私が主戦場にしているwebメディアや雑誌もスポンサーがいるものの、テレビほどシビアな世界ではない。ありがたいことにこれまでずっと好きなことを書かせてもらっている。取材ライターたる者は、「活字芸者」になってはならないのだ。

「名古屋めし」をテーマに取材活動をすれば、採り上げてくれるメディアも多いだろうから食いっぱぐれることはないだろう。喋りが上手ければ、テレビや講演会の仕事も来るだろうし。

しかし、「電波芸者」と同様、自由に取材活動ができないのだ。おそらく、「名古屋ライター」や「名古屋めしライター」と呼ばれる人は自覚すらできていないだろうが、「名古屋めし」について全肯定するスタンスが求められるのである。

「名古屋めし」は民間から生まれたコトバである。そこに愛知県や名古屋市がうまく乗っかり、現在の観光行政がある。名古屋観光のキラーコンテンツとして行政が位置づけた「名古屋めし」を全肯定していては、行政のチェック機関であるメディアはその役割を果たすことができなくなるではないか。

「名古屋めし」というコトバが誕生して20年以上が経ち、愛知県以外の都道府県の人は、溢れかえっている「名古屋めし」というコトバと情報に食傷気味なのである。
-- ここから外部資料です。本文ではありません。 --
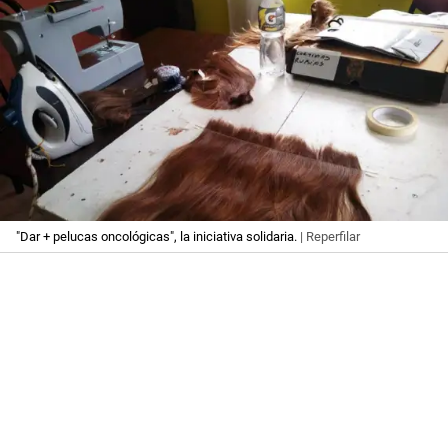
"Dar + pelucas oncológicas", la iniciativa solidaria.
| Reperfilar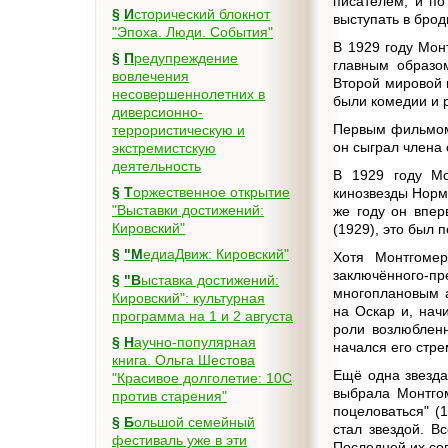
писателем, и по
§
Исторический блокнот
выступать в брод
"Эпоха. Люди. События"
В 1929 году Мон
§
Предупреждение
главным образом
вовлечения
Второй мировой 
несовершеннолетних в
были комедии и 
диверсионно-
Первым фильмом 
террористическую и
он сыграл члена 
экстремистскую
деятельность
В 1929 году Мо
§
Торжественное открытие
кинозвезды Норм
"Выставки достижений:
же году он впер
Кировский"
(1929), это был 
§
"МедиаДвиж: Кировский"
Хотя Монтгоме
заключённого-п
§
"Выставка достижений:
многоплановым 
Кировский": культурная
на Оскар и, нач
программа на 1 и 2 августа
роли возлюбленн
§
Научно-популярная
начался его стре
книга. Ольга Шестова
Ещё одна звезда
"Красивое долголетие: 10C
выбрала Монтгом
против старения"
поцеловаться" (
§
Большой семейный
стал звездой. В
фестиваль уже в эти
Последней их со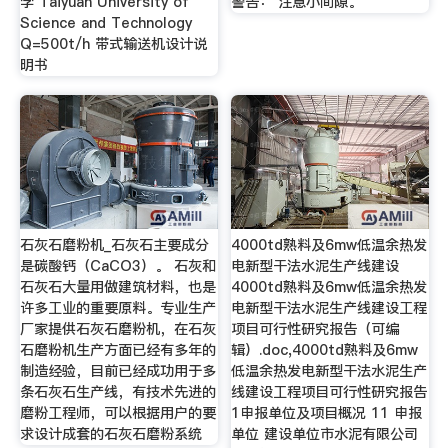
学 Taiyuan University of
警告： 注意小间隙。
Science and Technology
Q=500t/h 带式输送机设计说
明书
石灰石磨粉机_石灰石主要成分
4000td熟料及6mw低温余热发
是碳酸钙（CaCO3）。 石灰和
电新型干法水泥生产线建设
石灰石大量用做建筑材料，也是
4000td熟料及6mw低温余热发
许多工业的重要原料。专业生产
电新型干法水泥生产线建设工程
厂家提供石灰石磨粉机，在石灰
项目可行性研究报告（可编
石磨粉机生产方面已经有多年的
辑）.doc,4000td熟料及6mw
制造经验，目前已经成功用于多
低温余热发电新型干法水泥生产
条石灰石生产线，有技术先进的
线建设工程项目可行性研究报告
磨粉工程师，可以根据用户的要
1申报单位及项目概况 11 申报
求设计成套的石灰石磨粉系统
单位 建设单位市水泥有限公司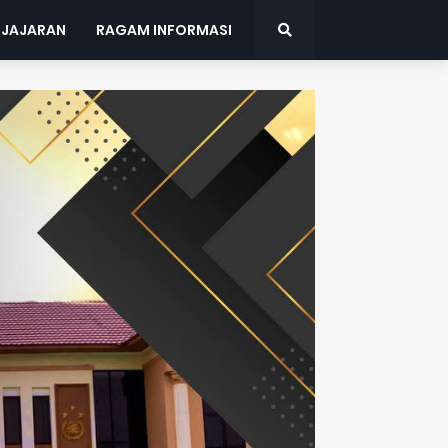
 JAJARAN
RAGAM INFORMASI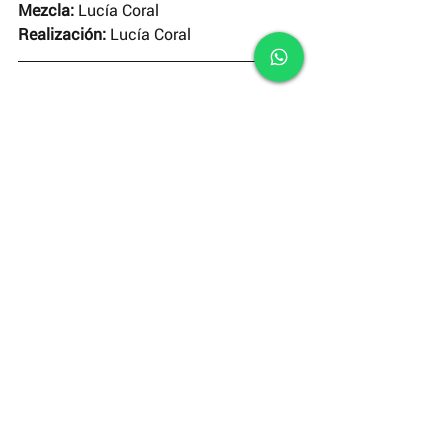
Mezcla:
 Lucía Coral
Realización:
 Lucía Coral
Suscríbete
 a nuestro canal de 
YouTube
y disfruta de un nuevo corto cada 
domingo.
#ElCortodelaSemana
El Corto de la Semana
Comentarios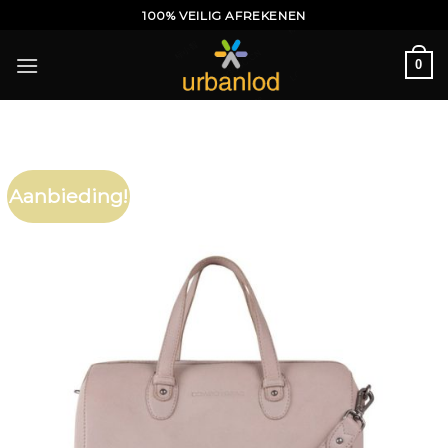
Ga
100% VEILIG AFREKENEN
naar
inhoud
0
Aanbieding!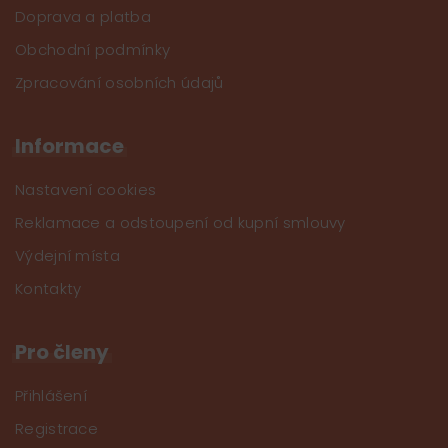
Doprava a platba
Obchodní podmínky
Zpracování osobních údajů
Informace
Nastavení cookies
Reklamace a odstoupení od kupní smlouvy
Výdejní místa
Kontakty
Pro členy
Přihlášení
Registrace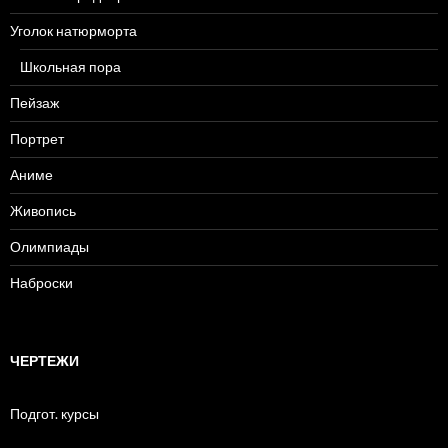
Уголок натюрморта
Школьная пора
Пейзаж
Портрет
Аниме
Живопись
Олимпиады
Наброски
ЧЕРТЕЖИ
Подгот. курсы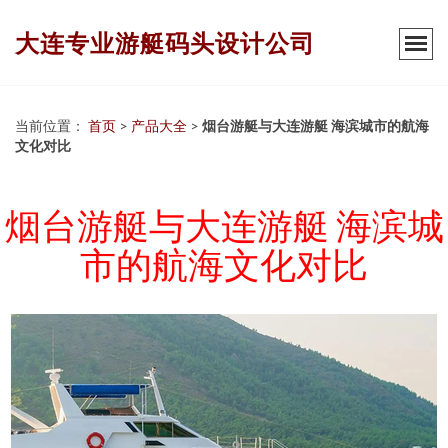
大连专业游艇码头设计公司
当前位置：
首页
>
产品大全
>
烟台游艇与大连游艇 海滨城市的航海
文化对比
烟台游艇与大连游艇 海滨城
市的航海文化对比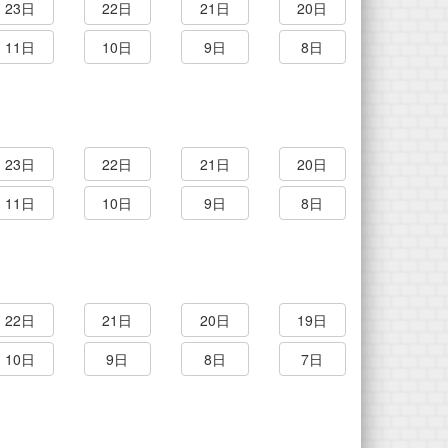
23日
22日
21日
20日
11日
10日
9日
8日
23日
22日
21日
20日
11日
10日
9日
8日
22日
21日
20日
19日
10日
9日
8日
7日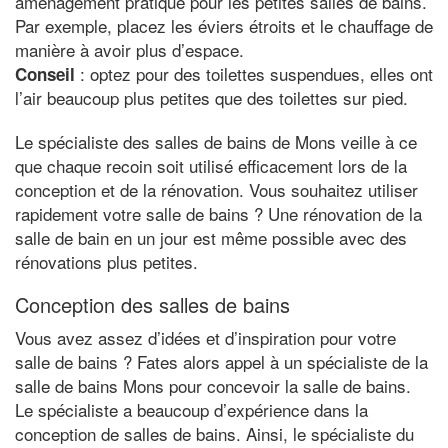
aménagement pratique pour les petites salles de bains.
Par exemple, placez les éviers étroits et le chauffage de
manière à avoir plus d’espace.
: optez pour des toilettes suspendues, elles ont
Conseil
l’air beaucoup plus petites que des toilettes sur pied.
Le spécialiste des salles de bains de Mons veille à ce
que chaque recoin soit utilisé efficacement lors de la
conception et de la rénovation. Vous souhaitez utiliser
rapidement votre salle de bains ? Une rénovation de la
salle de bain en un jour est même possible avec des
rénovations plus petites.
Conception des salles de bains
Vous avez assez d’idées et d’inspiration pour votre
salle de bains ? Fates alors appel à un spécialiste de la
salle de bains Mons pour concevoir la salle de bains.
Le spécialiste a beaucoup d’expérience dans la
conception de salles de bains. Ainsi, le spécialiste du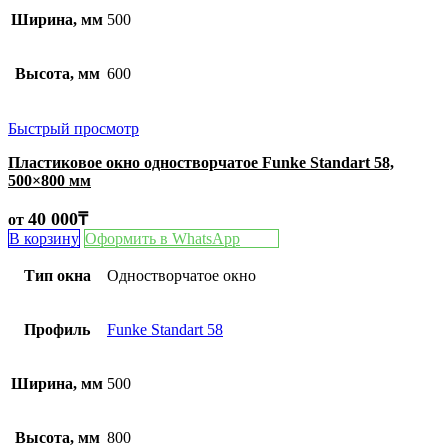
Ширина, мм
500
Высота, мм
600
Быстрый просмотр
Пластиковое окно одностворчатое Funke Standart 58,
500×800 мм
40 000
₸
от
В корзину
Оформить в WhatsApp
Тип окна
Одностворчатое окно
Профиль
Funke Standart 58
Ширина, мм
500
Высота, мм
800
何度でも書くが、「名古屋めし」とひと括りにするのではなく、例えば、味噌かつをとんかつとして、きしめんや味噌煮込みうどんを麺料理としてきちんと評価するのだ。それは一事業者へ利益を誘導しかねないので行政にはできない。そこでフードライターの出番となる。私はそのチャンスを待っている。

 

※写真は、久しぶりに食べた『うま屋』の大盛チャーハン。iPhoneで撮影して最新バージョンの「Lightroom」の新機能、レンズぼかしで加工してみた。ぎこちない部分はあるものの、文章中心の記事であれば、撮影はiPhoneでイケそうだ。